[MATERIAL SHOWN — start]
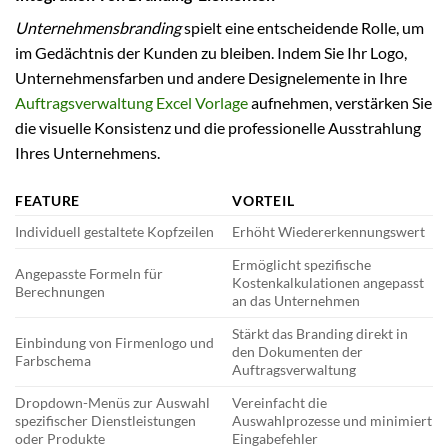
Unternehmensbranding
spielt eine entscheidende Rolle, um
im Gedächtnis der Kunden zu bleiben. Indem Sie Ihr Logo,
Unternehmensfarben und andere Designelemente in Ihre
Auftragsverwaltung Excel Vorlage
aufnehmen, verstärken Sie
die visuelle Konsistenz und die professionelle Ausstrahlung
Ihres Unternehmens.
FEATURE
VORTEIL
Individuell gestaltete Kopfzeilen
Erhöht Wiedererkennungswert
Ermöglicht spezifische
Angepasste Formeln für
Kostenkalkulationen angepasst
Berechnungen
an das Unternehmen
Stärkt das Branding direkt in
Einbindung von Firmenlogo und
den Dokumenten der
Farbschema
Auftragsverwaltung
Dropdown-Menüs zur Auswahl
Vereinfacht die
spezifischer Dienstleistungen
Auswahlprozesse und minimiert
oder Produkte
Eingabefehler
[MATERIAL SHOWN — finish]
[MATERIAL SHOWN — start]
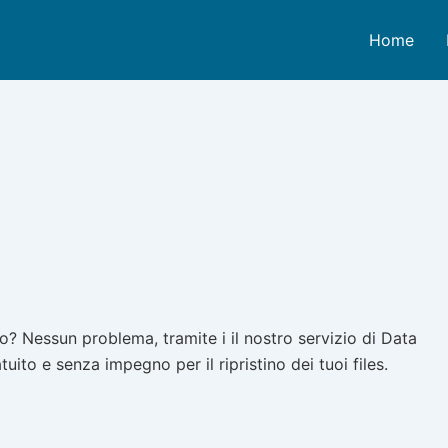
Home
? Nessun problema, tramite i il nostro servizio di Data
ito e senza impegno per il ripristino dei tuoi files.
[MATERIAL SHOWN — finish]
WHAT NEEDS TO BE DONE:
Which lines above run from the one containing "Erhöht Wiedererkennungswert" to the one containing "Eingabefehler"? Give them again exactly, both ends included.

PROBLEM SOLUTION:
Erhöht Wiedererkennungswert
Ermöglicht spezifische
Angepasste Formeln für
Kostenkalkulationen angepasst
Berechnungen
an das Unternehmen
Stärkt das Branding direkt in
Einbindung von Firmenlogo und
den Dokumenten der
Farbschema
Auftragsverwaltung
Dropdown-Menüs zur Auswahl
Vereinfacht die
spezifischer Dienstleistungen
Auswahlprozesse und minimiert
oder Produkte
Eingabefehler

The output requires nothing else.